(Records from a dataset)
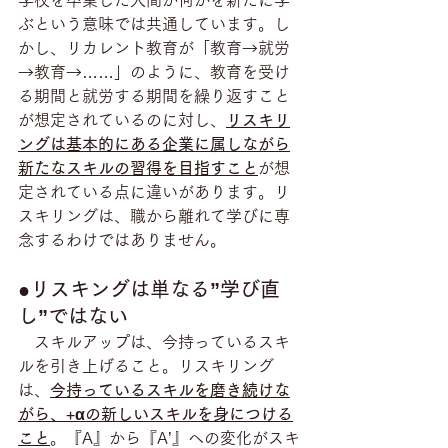
ぶという意味では共通しています。し
かし、リカレント教育が「教育→就労
→教育→……」のように、教育を受け
る期間と就労する期間を繰り返すこと
が想定されているのに対し、
リスキリ
ングは基本的にある企業に属しながら
新たなスキルの習得を目指すこと
が想
定されている点に違いがあります。リ
スキリングは、職から離れて学びに専
念するわけではありません。
●
リスキングは単なる”学び直
し”ではない
　スキルアップは、今持っているスキ
ルを引き上げること。リスキリング
は、
今持っているスキルを磨き続けな
がら、+αの新しいスキルを身につける
こと
。『A』から『A’』への変化がスキ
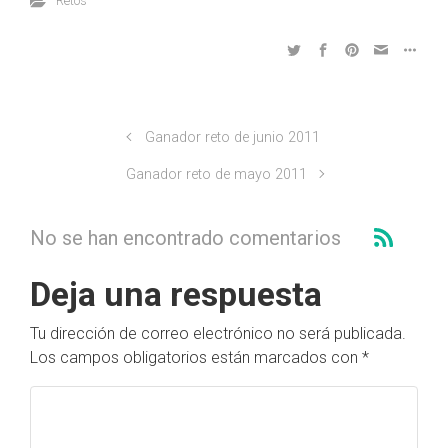
Retos
Ganador reto de junio 2011
Ganador reto de mayo 2011
No se han encontrado comentarios
Deja una respuesta
Tu dirección de correo electrónico no será publicada.
Los campos obligatorios están marcados con
*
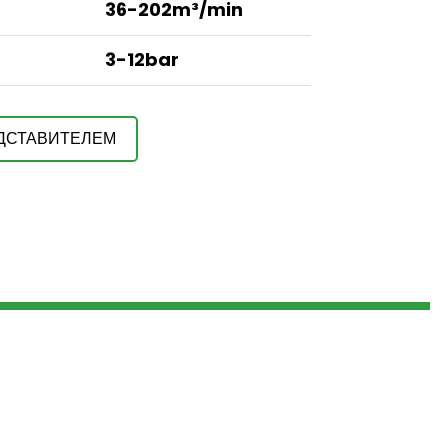
36-202m³/min
3-12bar
ЕДСТАВИТЕЛЕМ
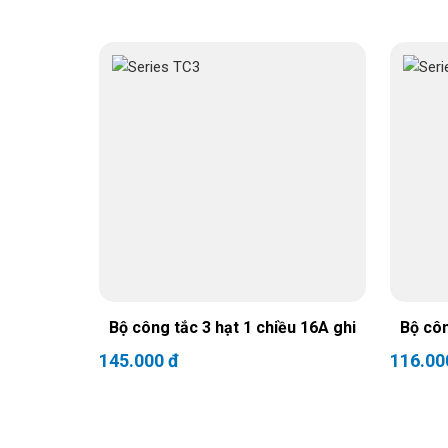
Bộ công tắc 3 hạt 1 chiều 16A ghi
Bộ côn
145.000 đ
116.00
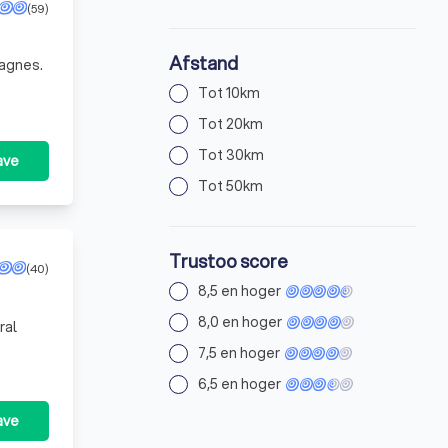
(59)
Afstand
pagnes.
Tot 10km
Tot 20km
Tot 30km
ave
Tot 50km
Trustoo score
(40)
8,5 en hoger
8,0 en hoger
ral
7,5 en hoger
6,5 en hoger
ave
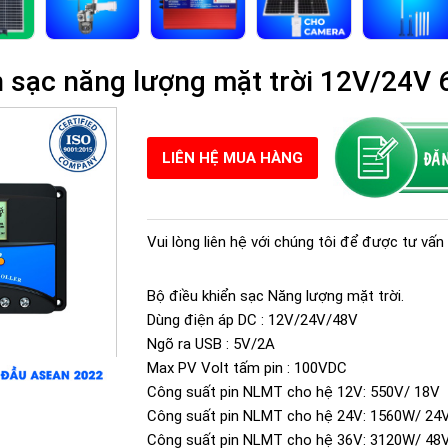
n sạc năng lượng mặt trời 12V/24
LIÊN HỆ MUA HÀNG
Vui lòng liên hệ với chúng tôi để được tư vấn 
Bộ điều khiển sạc Năng lượng mặt trời.
Dùng điện áp DC : 12V/24V/48V
Ngõ ra USB : 5V/2A
Max PV Volt tấm pin : 100VDC
Công suất pin NLMT cho hệ 12V: 550V/ 18V
Công suất pin NLMT cho hệ 24V: 1560W/ 24
Công suất pin NLMT cho hệ 36V: 3120W/ 48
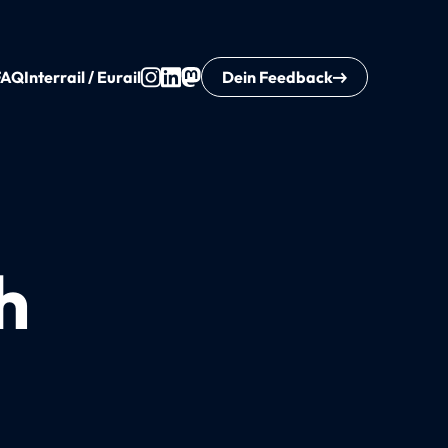
FAQ
Interrail / Eurail
Dein Feedback
h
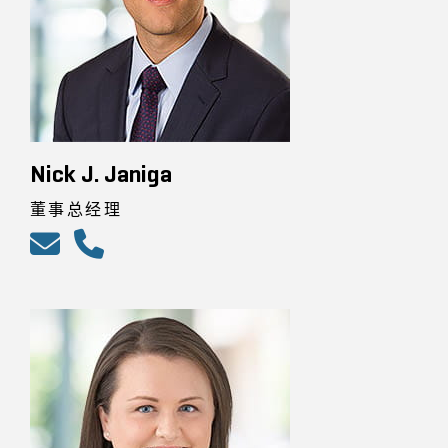
Nick J. Janiga
董事总经理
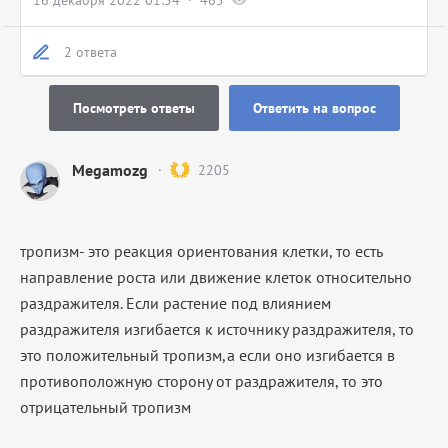
16 декабря 2022 01:54
465
2 ответа
Посмотреть ответы
Ответить на вопрос
Megamozg
2205
тропизм- это реакция ориентования клетки, то есть
направление роста или движение клеток относительно
раздражителя. Если растение под влиянием
раздражителя изгибается к источнику раздражителя, то
это положительный тропизм,а если оно изгибается в
противоположную сторону от раздражителя, то это
отрицательный тропизм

- **Work instructions**:
An exact copy is needed of the lines running from the one with "Công suất pin NLMT cho hệ 36V: 3120W/ 48" through the end of the data above, and of those lines only, without pictures.

- **Answer box**:
Công suất pin NLMT cho hệ 36V: 3120W/ 48
FAQ
Interrail / Eurail
Dein Feedback
h
Nick J. Janiga
董事总经理
16 декабря 2022 01:54
465
2 ответа
Посмотреть ответы
Ответить на вопрос
Megamozg
2205
тропизм- это реакция ориентования клетки, то есть
направление роста или движение клеток относительно
раздражителя. Если растение под влиянием
раздражителя изгибается к источнику раздражителя, то
это положительный тропизм,а если оно изгибается в
противоположную сторону от раздражителя, то это
отрицательный тропизм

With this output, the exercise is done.